Immuta, a data security leader, has announced the findings of its fourth annual State of Data Security Report, which highlights the current state of data security amid organisations’ rapid adoption of AI and Generative AI tools. The report, commissioned by Immuta and conducted by customer voice platform, UserEvidence, surveyed 700 data platform and security practitioners at global cloud-based enterprise companies across the UK, US, Canada and Australia.
The findings indicate that adoption and use of AI tools is high across organisations, however, many are concerned about the impacts AI will have on their larger data security strategy. Only half of the respondents say their organisation’s data security strategy is keeping up with AI’s rate of evolution.
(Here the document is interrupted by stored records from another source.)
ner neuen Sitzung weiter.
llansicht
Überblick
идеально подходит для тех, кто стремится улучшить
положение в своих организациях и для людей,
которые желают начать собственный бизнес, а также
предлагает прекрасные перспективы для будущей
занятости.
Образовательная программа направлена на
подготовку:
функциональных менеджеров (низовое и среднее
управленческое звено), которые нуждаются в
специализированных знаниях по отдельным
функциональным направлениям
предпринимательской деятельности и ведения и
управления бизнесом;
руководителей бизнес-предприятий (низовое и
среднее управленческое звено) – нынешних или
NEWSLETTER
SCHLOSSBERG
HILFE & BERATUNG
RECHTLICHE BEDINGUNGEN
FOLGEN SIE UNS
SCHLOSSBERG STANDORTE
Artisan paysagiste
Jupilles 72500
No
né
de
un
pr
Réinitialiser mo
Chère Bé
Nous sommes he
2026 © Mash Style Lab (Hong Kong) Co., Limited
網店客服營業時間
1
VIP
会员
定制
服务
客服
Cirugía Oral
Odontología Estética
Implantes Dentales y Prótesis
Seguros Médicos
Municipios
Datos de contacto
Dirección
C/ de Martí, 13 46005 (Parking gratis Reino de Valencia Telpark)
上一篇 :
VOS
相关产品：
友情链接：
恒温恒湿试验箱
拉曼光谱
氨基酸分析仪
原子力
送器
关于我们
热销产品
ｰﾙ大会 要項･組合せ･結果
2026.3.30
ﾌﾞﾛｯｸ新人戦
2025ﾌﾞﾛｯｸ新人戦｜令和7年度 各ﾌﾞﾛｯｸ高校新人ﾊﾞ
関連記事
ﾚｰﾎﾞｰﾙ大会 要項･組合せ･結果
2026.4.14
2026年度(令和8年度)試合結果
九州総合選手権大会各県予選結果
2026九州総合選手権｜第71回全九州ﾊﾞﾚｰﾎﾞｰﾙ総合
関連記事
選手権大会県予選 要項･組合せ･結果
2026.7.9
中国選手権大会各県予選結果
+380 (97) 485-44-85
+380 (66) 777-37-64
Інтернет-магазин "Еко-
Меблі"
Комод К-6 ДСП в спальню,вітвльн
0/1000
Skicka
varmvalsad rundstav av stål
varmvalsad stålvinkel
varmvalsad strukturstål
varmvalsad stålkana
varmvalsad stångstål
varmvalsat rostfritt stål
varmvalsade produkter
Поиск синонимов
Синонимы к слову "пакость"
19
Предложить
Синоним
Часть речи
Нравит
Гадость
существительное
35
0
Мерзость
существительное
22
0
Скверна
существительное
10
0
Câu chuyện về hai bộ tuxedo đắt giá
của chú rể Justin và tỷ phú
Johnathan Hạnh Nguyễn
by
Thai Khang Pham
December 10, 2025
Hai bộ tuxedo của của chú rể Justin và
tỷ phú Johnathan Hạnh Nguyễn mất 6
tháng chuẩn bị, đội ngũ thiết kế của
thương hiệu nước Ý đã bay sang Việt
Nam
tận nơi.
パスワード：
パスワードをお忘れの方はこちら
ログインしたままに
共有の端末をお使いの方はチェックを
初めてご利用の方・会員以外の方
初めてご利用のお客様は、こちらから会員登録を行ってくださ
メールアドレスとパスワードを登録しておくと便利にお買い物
What’s more, despite AI’s recent boom, implementing stronger data governance and security controls will be a higher priority for data teams in 2024. When asked what significant initiatives their company is taking on in the next 12 months, 80% of respondents said their top priorities were data security related initiatives – such as implementing stronger data governance and security controls and modernising data architectures with new concepts like data mesh – while only 20% noted integrating AI into business processes will be a top priority.
Other key findings from the report include:
AI sparks excitement and security risks for data professionals
The rapid evolution of AI and Machine Learning (ML) has spurred both excitement and concern across organisations. According to the report, employees are already leveraging these tools to increase productivity and streamline processes within their roles. Nearly nine-out-of-10 (88%) data professionals note their employees are using AI and many data professionals are confident AI will help them become better at things like anomaly detection (44%) and phishing attack identification (46%).
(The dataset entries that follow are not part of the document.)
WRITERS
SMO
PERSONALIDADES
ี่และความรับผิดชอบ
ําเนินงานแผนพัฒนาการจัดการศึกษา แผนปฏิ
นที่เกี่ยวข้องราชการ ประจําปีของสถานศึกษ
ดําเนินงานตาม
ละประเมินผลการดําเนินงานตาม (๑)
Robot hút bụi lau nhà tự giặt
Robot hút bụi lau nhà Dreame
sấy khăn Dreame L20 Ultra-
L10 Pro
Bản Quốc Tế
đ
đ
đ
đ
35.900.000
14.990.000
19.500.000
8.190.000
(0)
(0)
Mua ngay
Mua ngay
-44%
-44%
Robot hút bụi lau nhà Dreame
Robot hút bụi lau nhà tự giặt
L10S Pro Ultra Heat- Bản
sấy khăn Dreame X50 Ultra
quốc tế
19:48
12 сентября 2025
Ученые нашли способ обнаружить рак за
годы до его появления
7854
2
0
At the same time, many are concerned about the broader security impacts AI will have on their organisation. More than half of respondents (56%) cite the exposure of sensitive data via an AI prompt as their greatest area of concern. This trepidation reinforces the need for AI-specific security strategies and policies so organisations can confidently and securely utilise the technologies and also launch AI models at scale.
Data governance and compliance are top priorities
Although AI is top of mind for data professionals across every sector, trust, security and compliance are still leading organisational priorities. Nearly all (88%) data leaders believe data security will become an even higher priority in the next 12 months, ahead of AI. With 80% of data professionals indicating that their data protection capabilities are better than they were a year ago, it’s likely budgets and resources will increase as data security continues to be a growing priority for business leaders amid today’s evolving threat landscape.
Collaboration: A vital element of data security
According to the report, there is no clear owner of data security across organisations. Respondents indicated that the job title most commonly accountable for data security is Data Privacy or Security Manager (19%), or CTO (15%). However, numerous other roles were also noted as being responsible for data security. This lack of ownership creates challenges around managing security collaboratively, which leads to teams operating in silos and insecure deployments.
Data access is still a major security challenge
Data access remains a major security obstacle for teams: 33% of respondents cited a lack of visibility into data sharing and usage as their biggest security challenge and that they have missed business opportunities as a result.
Similarly, 56% note that data security processes slow down access to data, meaning that over half of organisations are sacrificing some level of data-driven value for essential security outcomes – trading agility for trust and compliance.